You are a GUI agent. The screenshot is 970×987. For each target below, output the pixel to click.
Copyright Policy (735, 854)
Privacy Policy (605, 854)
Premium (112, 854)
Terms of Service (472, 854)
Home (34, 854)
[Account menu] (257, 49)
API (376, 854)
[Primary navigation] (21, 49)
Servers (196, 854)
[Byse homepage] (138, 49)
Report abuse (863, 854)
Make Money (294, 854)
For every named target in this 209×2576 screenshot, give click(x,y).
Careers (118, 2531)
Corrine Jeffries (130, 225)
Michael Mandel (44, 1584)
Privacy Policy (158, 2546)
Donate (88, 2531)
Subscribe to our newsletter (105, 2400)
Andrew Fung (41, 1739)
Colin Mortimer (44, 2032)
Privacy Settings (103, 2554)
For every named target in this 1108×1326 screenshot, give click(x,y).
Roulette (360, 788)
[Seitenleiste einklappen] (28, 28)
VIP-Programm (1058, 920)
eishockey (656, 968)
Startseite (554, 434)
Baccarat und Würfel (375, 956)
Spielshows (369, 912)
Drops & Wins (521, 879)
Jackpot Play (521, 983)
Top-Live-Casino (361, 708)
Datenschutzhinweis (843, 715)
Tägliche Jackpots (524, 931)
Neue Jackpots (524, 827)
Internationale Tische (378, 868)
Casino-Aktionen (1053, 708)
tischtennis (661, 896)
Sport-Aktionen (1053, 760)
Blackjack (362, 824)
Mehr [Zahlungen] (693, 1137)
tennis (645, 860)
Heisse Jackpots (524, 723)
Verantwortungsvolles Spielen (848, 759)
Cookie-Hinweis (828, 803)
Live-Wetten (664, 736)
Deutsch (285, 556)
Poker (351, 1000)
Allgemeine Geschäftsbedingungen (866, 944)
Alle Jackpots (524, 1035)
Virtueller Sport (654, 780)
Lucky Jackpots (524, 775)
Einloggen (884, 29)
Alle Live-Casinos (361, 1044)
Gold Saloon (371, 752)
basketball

EXERCISE GOAL:
Scan the material above for the string "screenshot" and report each line where you find it.

TASK SOLUTION:
You are a GUI agent. The screenshot is 970×987. For each target below, output the pixel to click.
For every named target in this 209×2576 screenshot, give click(x,y).
For every named target in this 1108×1326 screenshot, give click(x,y).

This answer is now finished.